The useful conversation that might be possible if our knees stopped jerking and a columnist like Kristof stopped playing to the peanut gallery centers on a point I’ve already raised: what permits an academic to perform a public role in a distinctive way? Kristof sees academics as “smart” people who can contribute their intelligence and insight to public discussions. But the problem is that the American public sphere has become a difficult place for some people to speak and be heard. Beyond the obvious issues with making a contribution to public conversations via digital media that are rife with bullying and often toxic levels of sexism and racism, there is an equally pressing problem with the capture of expertise by lobbyists and closed political institutions. Kristof ought to be familiar with that issue, considering the company he keeps at the Times op-ed page, but the very way he makes his call suggests how unconcerned he is about it. Who exactly wants “smart” academic input? And what kind? Does Kristof want to hear from anthropologists or historians about the issues he wants to confront? Judging from past behavior, no. Do policy-makers really want to hear from any expert whose thinking might disrupt or confound coming to solutions that are already inevitably going to be come to? What kinds of public and political action are actually open to the unexpected input of already-existing academic expertise, and might actually be transformed were it made available? The answer, I fear, is “not much, not many, not really”. Maybe the issue is with the “we” that thinks they need professors, not with the professors.

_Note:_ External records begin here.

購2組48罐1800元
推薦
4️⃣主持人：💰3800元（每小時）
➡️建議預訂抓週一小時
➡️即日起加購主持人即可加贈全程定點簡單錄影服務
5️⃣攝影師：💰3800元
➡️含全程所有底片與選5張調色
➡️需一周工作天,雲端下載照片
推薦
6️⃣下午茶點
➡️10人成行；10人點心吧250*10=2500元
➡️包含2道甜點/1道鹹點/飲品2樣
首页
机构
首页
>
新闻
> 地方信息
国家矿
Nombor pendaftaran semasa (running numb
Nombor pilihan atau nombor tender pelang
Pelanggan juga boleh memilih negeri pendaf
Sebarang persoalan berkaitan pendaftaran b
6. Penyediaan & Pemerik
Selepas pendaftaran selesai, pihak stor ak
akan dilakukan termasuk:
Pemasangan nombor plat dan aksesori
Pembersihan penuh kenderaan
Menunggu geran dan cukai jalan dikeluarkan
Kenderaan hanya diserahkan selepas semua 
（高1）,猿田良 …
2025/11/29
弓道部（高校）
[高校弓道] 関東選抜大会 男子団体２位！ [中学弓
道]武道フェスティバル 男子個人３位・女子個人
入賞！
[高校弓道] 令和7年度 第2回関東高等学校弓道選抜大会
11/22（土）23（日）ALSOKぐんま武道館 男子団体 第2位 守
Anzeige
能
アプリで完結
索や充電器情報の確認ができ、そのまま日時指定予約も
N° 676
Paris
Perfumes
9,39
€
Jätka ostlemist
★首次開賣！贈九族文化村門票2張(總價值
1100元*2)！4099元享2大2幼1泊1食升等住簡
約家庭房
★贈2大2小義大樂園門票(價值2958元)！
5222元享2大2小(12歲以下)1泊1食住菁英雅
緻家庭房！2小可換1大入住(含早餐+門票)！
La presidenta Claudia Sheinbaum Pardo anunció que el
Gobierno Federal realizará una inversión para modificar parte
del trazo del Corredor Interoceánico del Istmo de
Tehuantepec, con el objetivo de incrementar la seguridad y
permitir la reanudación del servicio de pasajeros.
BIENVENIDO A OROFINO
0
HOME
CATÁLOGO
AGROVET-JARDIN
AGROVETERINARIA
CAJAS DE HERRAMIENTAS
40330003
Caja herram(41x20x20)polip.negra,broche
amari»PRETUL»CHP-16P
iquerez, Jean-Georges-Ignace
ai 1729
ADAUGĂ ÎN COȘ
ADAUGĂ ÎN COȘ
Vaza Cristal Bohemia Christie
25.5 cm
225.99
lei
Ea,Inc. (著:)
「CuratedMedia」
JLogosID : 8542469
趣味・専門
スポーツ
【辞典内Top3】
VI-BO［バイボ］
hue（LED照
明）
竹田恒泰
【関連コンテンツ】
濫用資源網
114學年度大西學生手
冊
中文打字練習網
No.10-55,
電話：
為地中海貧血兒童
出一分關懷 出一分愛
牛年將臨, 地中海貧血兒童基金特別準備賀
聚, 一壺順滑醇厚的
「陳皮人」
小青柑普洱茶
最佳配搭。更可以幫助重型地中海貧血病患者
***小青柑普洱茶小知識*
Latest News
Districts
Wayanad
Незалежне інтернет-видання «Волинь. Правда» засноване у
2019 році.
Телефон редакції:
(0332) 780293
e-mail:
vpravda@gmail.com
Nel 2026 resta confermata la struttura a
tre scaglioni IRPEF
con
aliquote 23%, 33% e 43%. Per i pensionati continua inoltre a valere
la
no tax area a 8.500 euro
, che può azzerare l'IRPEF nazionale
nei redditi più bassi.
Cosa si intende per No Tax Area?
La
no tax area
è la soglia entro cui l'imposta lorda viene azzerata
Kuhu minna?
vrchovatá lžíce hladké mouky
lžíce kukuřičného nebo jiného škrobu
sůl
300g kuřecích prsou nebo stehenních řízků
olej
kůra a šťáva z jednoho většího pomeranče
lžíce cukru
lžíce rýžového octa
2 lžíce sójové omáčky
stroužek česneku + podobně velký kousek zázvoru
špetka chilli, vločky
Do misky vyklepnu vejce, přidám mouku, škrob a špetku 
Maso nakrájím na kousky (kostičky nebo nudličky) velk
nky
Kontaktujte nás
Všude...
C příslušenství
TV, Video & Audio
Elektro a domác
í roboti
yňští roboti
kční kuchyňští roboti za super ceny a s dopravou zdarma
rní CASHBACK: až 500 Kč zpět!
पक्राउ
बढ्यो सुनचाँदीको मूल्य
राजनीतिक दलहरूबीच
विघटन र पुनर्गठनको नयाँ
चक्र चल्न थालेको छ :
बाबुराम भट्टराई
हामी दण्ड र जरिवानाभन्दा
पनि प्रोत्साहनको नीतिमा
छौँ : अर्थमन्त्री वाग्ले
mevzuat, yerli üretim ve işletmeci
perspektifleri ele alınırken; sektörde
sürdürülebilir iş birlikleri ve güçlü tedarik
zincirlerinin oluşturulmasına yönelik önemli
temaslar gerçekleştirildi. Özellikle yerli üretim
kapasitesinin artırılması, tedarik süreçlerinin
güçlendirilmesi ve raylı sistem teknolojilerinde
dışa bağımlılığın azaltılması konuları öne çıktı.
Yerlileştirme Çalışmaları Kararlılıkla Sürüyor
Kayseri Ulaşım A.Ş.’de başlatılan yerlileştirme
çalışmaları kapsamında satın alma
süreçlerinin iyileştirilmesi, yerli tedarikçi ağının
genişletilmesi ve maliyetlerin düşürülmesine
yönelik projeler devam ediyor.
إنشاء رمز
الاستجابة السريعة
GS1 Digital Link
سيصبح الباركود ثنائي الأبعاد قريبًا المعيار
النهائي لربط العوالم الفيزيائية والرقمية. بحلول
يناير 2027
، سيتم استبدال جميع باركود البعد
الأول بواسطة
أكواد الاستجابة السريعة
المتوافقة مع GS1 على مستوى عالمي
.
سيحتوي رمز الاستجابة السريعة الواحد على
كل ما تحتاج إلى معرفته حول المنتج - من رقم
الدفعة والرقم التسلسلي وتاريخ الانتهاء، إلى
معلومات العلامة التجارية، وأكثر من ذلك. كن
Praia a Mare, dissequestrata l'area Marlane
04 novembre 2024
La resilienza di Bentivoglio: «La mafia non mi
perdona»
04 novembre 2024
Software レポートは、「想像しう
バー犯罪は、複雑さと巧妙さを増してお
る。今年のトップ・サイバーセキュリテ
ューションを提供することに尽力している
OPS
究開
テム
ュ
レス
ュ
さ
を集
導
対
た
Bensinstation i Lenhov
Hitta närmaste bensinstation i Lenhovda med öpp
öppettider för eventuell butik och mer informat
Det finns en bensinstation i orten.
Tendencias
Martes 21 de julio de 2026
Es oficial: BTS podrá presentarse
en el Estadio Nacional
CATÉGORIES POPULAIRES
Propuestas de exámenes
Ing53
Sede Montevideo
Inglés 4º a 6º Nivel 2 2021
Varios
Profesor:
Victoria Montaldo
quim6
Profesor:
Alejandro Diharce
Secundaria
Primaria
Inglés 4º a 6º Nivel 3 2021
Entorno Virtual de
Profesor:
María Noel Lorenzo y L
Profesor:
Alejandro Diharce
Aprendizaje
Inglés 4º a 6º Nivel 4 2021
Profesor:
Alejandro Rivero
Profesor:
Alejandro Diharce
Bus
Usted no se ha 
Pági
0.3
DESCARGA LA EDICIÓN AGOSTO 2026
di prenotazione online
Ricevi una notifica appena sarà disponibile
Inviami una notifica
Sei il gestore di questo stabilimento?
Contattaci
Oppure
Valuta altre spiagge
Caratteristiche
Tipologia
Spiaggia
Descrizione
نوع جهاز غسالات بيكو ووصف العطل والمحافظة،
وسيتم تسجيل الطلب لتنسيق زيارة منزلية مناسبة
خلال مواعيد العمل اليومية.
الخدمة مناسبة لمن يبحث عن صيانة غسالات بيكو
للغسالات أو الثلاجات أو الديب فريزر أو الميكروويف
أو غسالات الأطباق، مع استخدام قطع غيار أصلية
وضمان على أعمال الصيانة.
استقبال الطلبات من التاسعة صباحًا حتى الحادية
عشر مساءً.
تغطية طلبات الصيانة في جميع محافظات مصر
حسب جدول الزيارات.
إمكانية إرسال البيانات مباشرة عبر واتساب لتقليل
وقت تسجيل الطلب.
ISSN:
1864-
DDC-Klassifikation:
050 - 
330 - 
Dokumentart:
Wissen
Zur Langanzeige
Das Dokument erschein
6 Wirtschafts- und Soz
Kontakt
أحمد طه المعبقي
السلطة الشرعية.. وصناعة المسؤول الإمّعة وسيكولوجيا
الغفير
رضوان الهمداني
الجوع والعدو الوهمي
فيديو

Kristof might ask–using himself as a test–what exactly is dependent upon this input that he thinks is lacking. If what he means by accessibility is “I want professors who agree with what I already think, and I want them to say so clearly”, that’s very different than saying, “There’s something I don’t understand, something I can’t do, something beyond my knowledge”. The former is just hunting for a few more bits of costume jewelry to burnish the finery of the powerful. The latter would be a welcome invitation, but given that it starts with humility, don’t hold your breath.
This might bring us around to a real issue that’s worth taking seriously, past all the dramatics of the academic response to Kristof. If we react strongly, it isn’t just because he’s insulting. It is also because, without really intending to, he is genuinely raising a difficult problem. We already know that in an open-source, open-access, digital media, crowdsourcing world, op-ed columnists in print media are dispensible. The issue that troubles all academics, however they write, wherever they teach, is whether the same is true of expertise in general. We haven’t yet been able to imagine what the new circumstances governing the circulation of expertise might ultimately be. We aren’t going to get a good conversation going about that from Kristof’s prompt, but the time is coming soon where we had better do so or risk sounding just as out of touch with the reality around us.